So, you’ve begun to participate in the sport of boxing. First off, pat yourself on the back, young grasshopper; you’ve chosen a noble undertaking, but a very useful one, also. Boxing is an amazing sport for staying in shape, developing strength, confidence, and endurance—not to mention, self-preservation!
The last thing you want to do is show up to a boxing gym, put on your boxing gloves and not understand what your coach or your sparring partners are trying to communicate to you. If you get the impression that they are speaking Chinese, you might need to brush up on your “boxing lingo.” There’s no need to worry. Today we are going to cover a few of the essentials that every boxer should be familiar with:
This is the most common stance in boxing, where the right hand is considered the most powerful hand. In an orthodox stance, your left foot is ahead of the right foot. Your left hand will lead as well. In this stance, the right hand is a bit farther back to allow room to generate a more forceful strike.
This is basically a mirror image of the orthodox stance. A southpaw boxer’s left hand is considered the dominant one; therefore, it is farther away from the opponent. A southpaw’s right foot and right hand are closer to his or her opponent.
The jab is a basic straight punch with your lead hand. Assuming boxers take an orthodox stance, they would perform a jab with their left hands, and the inverse is true for southpaws. The jab is often used to set up combinations and to bait the opponent to react.
The cross is a straight punch that travels across the boxer’s body—hence its name. Assuming an orthodox stance, the cross is performed with the right hand, and the inverse is true for southpaws. A cross is a more powerful shot than a jab and will often follow a jab.
Hook (Left Hook/Right Hook)
A hook is a looping punch in a horizontal arc into the opponent. The hook is generally a more powerful shot than the cross and the jab. You can perform a hook with either the left hand or the right hand. A hook to the body may also be called a “rip.”
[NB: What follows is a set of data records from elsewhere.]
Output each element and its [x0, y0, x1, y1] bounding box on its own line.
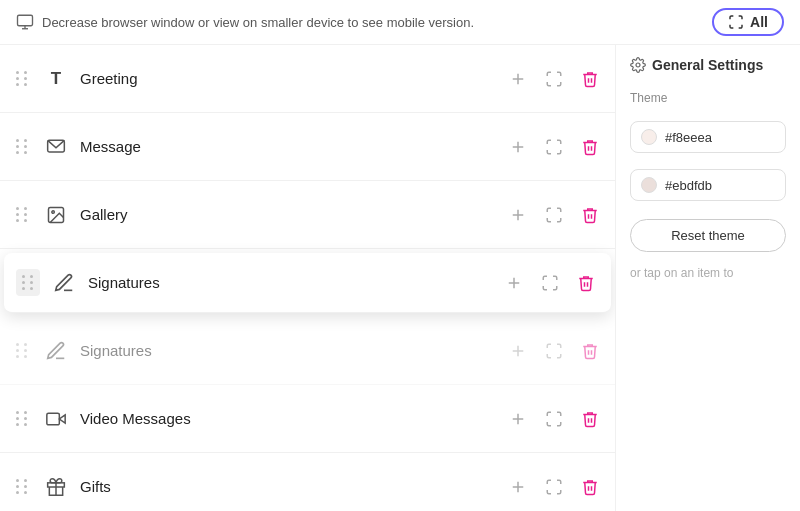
- drag-handle-signatures-float[interactable]: [16, 269, 40, 296]
- signatures-bg-add-btn[interactable]: [505, 338, 531, 364]
- color-swatch-1[interactable]: #f8eeea: [630, 121, 786, 153]
- hint-text: or tap on an item to: [630, 266, 786, 280]
- greeting-icon: T: [42, 65, 70, 93]
- signatures-float-delete-btn[interactable]: [573, 270, 599, 296]
- gifts-label: Gifts: [80, 478, 495, 495]
- video-messages-label: Video Messages: [80, 410, 495, 427]
- item-row-gallery: Gallery: [0, 181, 615, 249]
- gifts-add-btn[interactable]: [505, 474, 531, 500]
- all-button[interactable]: All: [712, 8, 784, 36]
- reset-theme-button[interactable]: Reset theme: [630, 219, 786, 252]
- signatures-float-expand-btn[interactable]: [537, 270, 563, 296]
- notice-text: Decrease browser window or view on small…: [42, 15, 474, 30]
- signatures-bg-expand-btn[interactable]: [541, 338, 567, 364]
- right-panel: General Settings Theme #f8eeea #ebdfdb R…: [615, 45, 800, 511]
- message-label: Message: [80, 138, 495, 155]
- signatures-float-label: Signatures: [88, 274, 491, 291]
- message-add-btn[interactable]: [505, 134, 531, 160]
- gallery-delete-btn[interactable]: [577, 202, 603, 228]
- top-bar-notice-area: Decrease browser window or view on small…: [16, 13, 474, 31]
- message-icon: [42, 133, 70, 161]
- message-expand-btn[interactable]: [541, 134, 567, 160]
- svg-rect-17: [47, 413, 60, 425]
- signatures-float-icon: [50, 269, 78, 297]
- color-hex-2: #ebdfdb: [665, 178, 712, 193]
- all-label: All: [750, 14, 768, 30]
- item-row-gifts: Gifts: [0, 453, 615, 511]
- drag-handle-video-messages[interactable]: [12, 407, 32, 430]
- signatures-float-add-btn[interactable]: [501, 270, 527, 296]
- greeting-expand-btn[interactable]: [541, 66, 567, 92]
- greeting-label: Greeting: [80, 70, 495, 87]
- gallery-actions: [505, 202, 603, 228]
- monitor-icon: [16, 13, 34, 31]
- drag-handle-message[interactable]: [12, 135, 32, 158]
- color-hex-1: #f8eeea: [665, 130, 712, 145]
- drag-handle-signatures-bg[interactable]: [12, 339, 32, 362]
- main-layout: T Greeting: [0, 45, 800, 511]
- item-row-message: Message: [0, 113, 615, 181]
- expand-icon: [728, 14, 744, 30]
- signatures-bg-actions: [505, 338, 603, 364]
- color-circle-2: [641, 177, 657, 193]
- message-delete-btn[interactable]: [577, 134, 603, 160]
- message-actions: [505, 134, 603, 160]
- video-messages-actions: [505, 406, 603, 432]
- svg-rect-0: [18, 15, 33, 26]
- svg-marker-16: [59, 414, 65, 422]
- video-messages-add-btn[interactable]: [505, 406, 531, 432]
- settings-icon: [630, 57, 646, 73]
- signatures-bg-label: Signatures: [80, 342, 495, 359]
- signatures-bg-delete-btn[interactable]: [577, 338, 603, 364]
- gifts-delete-btn[interactable]: [577, 474, 603, 500]
- gallery-add-btn[interactable]: [505, 202, 531, 228]
- theme-label: Theme: [630, 91, 786, 105]
- gifts-icon: [42, 473, 70, 501]
- top-bar: Decrease browser window or view on small…: [0, 0, 800, 45]
- settings-title: General Settings: [652, 57, 763, 73]
- drag-handle-greeting[interactable]: [12, 67, 32, 90]
- item-row-greeting: T Greeting: [0, 45, 615, 113]
- color-swatch-2[interactable]: #ebdfdb: [630, 169, 786, 201]
- gallery-expand-btn[interactable]: [541, 202, 567, 228]
- item-row-signatures-bg: Signatures: [0, 317, 615, 385]
- greeting-add-btn[interactable]: [505, 66, 531, 92]
- svg-point-30: [636, 63, 640, 67]
- svg-point-9: [52, 210, 55, 213]
- gifts-expand-btn[interactable]: [541, 474, 567, 500]
- items-panel: T Greeting: [0, 45, 615, 511]
- greeting-delete-btn[interactable]: [577, 66, 603, 92]
- item-row-video-messages: Video Messages: [0, 385, 615, 453]
- drag-handle-gallery[interactable]: [12, 203, 32, 226]
- video-messages-expand-btn[interactable]: [541, 406, 567, 432]
- signatures-bg-icon: [42, 337, 70, 365]
- video-messages-icon: [42, 405, 70, 433]
- drag-handle-gifts[interactable]: [12, 475, 32, 498]
- gallery-icon: [42, 201, 70, 229]
- greeting-actions: [505, 66, 603, 92]
- color-circle-1: [641, 129, 657, 145]
- gifts-actions: [505, 474, 603, 500]
- signatures-float-actions: [501, 270, 599, 296]
- gallery-label: Gallery: [80, 206, 495, 223]
- video-messages-delete-btn[interactable]: [577, 406, 603, 432]
- item-row-signatures-float: Signatures: [4, 253, 611, 313]
- settings-header: General Settings: [630, 57, 786, 73]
An uppercut is a punch that travels on a vertical line toward the opponent’s chin or body. The punch generally originates from the boxer’s waist and travels upward.
A counterpunch will occur immediately after attack strikes. The counterpuncher will wait for the attacker, effectively slip the attack, and follow up with his or her own counter-attack.
Blocking is the stoppage or deflection of an opponent’s attack in order to reduce taking damage. In boxing, blocking generally occurs when boxers place their boxing gloves in the way of their opponents’ attacks.
Clinching is essentially when boxers grab hold of opponents by wrapping their arms around them. Clinching is only allowed for a short period of time—referees will break up a clinch after seconds. Clinching is generally used when boxers are overwhelmed by their opponents’ attacks and they need a strategy to stop the onslaught.
Bob and Weave
Bobbing and weaving is a term for a defensive strategy that includes moving the head laterally and beneath an incoming punch. Fighters will bend their knees to change levels and move their heads to avoid incoming punches and set them up for counterstrikes.
Slipping is a defensive tactic considered very similar to a bob and weave. The main difference with slipping is that when you slip a punch, you are simply moving your head to the outside of the punch with no motion in your legs. Muhammad Ali was a great example of this.
Another more contemporary example of this was Anderson Silva, who often slipped multiple punches at a time. While seasoned fighters can slip punches with their guard down, beginners should always keep their boxing gloves close to their faces while slipping punches to protect themselves.
A parry is a defensive tactic in which boxers will wait for their opponents’ attacks and then use their gloves to misdirect a punch. Parrying is often done with the purpose of following up with a counterpunch, as a successful parry will leave the opponent vulnerable.
A feint is basically a partial attempt at a punch that is withdrawn in order to bait the opponent to react. A feint is used in a bout to learn about your opponent’s reaction, and it then allows you to react to them accordingly.
The “pocket” refers to each boxer’s area of reach. In other words, it is a place where both boxers are able to hit each other. Your coach may instruct you to “get in the pocket” if you have the upper hand in the bout, or vice versa.
In boxing, a 1-2 is universally known as a jab-cross combination where you lead with a jab and follow up the punch with a cross. This is the most basic and first combination you should learn and get comfortable with.
Going the Distance
A professional boxing match generally lasts 12 rounds. When both fighters survive all 12 rounds and leave the fight up to the judges, they are said to be “going the distance.”
These terms should be more than enough to get you started. Learn these well, train hard, and go get ‘em!